Provided data below:

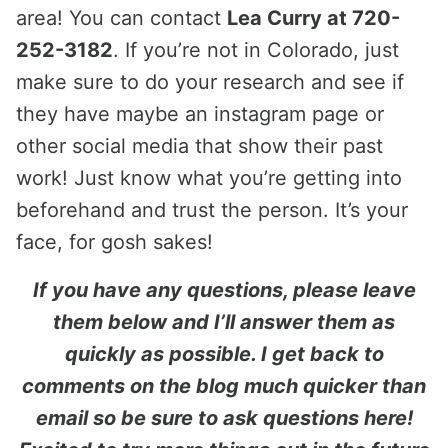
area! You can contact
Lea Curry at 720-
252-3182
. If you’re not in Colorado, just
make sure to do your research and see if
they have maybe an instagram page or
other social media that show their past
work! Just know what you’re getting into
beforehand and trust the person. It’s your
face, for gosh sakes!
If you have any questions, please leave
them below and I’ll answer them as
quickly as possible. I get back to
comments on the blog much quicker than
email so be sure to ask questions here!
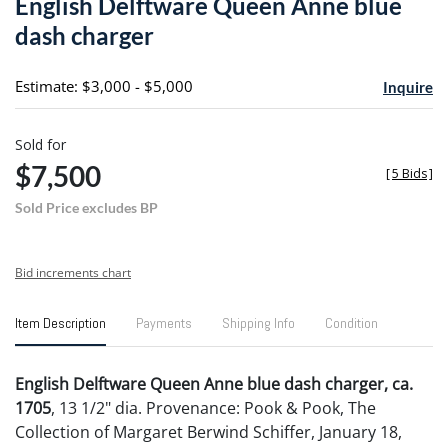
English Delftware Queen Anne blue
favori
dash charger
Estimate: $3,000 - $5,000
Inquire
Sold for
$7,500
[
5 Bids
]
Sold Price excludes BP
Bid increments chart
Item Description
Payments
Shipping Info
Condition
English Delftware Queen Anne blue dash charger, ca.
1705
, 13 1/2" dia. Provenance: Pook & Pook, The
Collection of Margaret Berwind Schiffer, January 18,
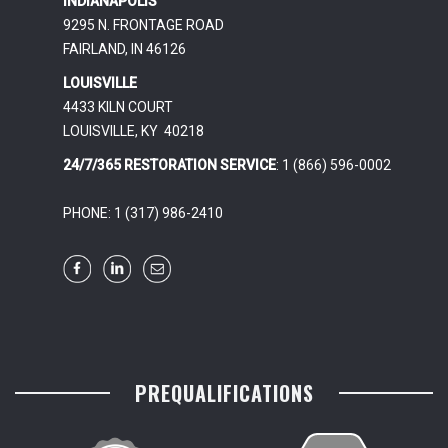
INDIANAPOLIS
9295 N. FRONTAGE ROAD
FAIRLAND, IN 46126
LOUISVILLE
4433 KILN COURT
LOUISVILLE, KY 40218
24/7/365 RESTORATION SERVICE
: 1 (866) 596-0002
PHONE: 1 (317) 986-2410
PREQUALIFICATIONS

End of Provided data.
Provided data below:

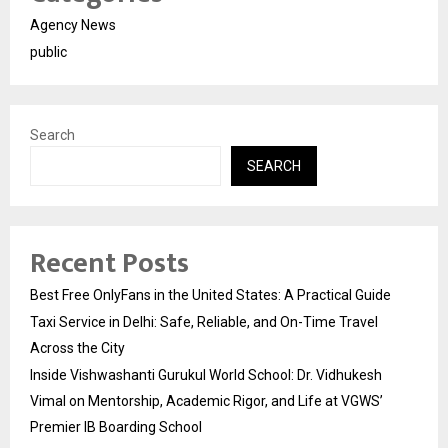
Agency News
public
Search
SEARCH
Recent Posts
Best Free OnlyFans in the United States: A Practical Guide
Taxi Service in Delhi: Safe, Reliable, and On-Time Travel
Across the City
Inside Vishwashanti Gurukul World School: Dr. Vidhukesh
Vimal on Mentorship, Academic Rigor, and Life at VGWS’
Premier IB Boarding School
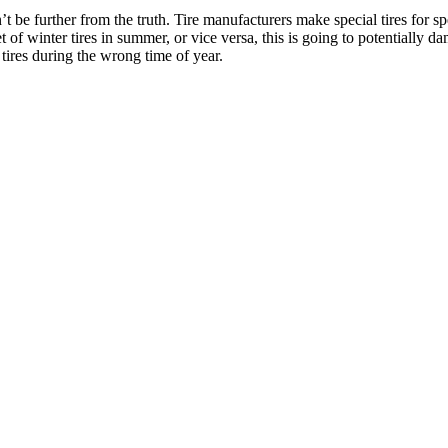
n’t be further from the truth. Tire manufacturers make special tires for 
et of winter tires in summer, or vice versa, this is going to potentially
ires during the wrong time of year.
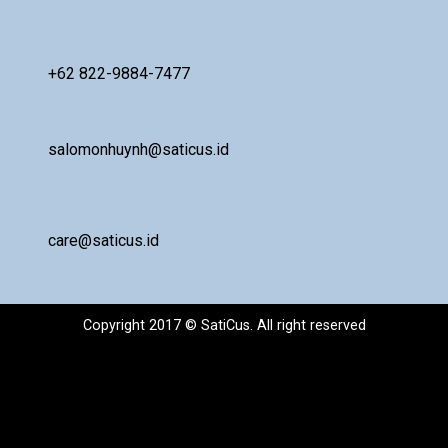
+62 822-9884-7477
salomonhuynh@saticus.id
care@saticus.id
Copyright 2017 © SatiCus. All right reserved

End of Provided data.

> Required action
In the listing above, the required lines run from the line with "Estimate: $3,000 - $5,000" through the line with "9295 N. FRONTAGE ROAD". Output exactly those lines, omitting pictures.

> Response area
Estimate: $3,000 - $5,000
Inquire
Sold for
$7,500
[
5 Bids
]
Sold Price excludes BP
Bid increments chart
Item Description
Payments
Shipping Info
Condition
English Delftware Queen Anne blue dash charger, ca.
1705
, 13 1/2" dia. Provenance: Pook & Pook, The
Collection of Margaret Berwind Schiffer, January 18,
INDIANAPOLIS
9295 N. FRONTAGE ROAD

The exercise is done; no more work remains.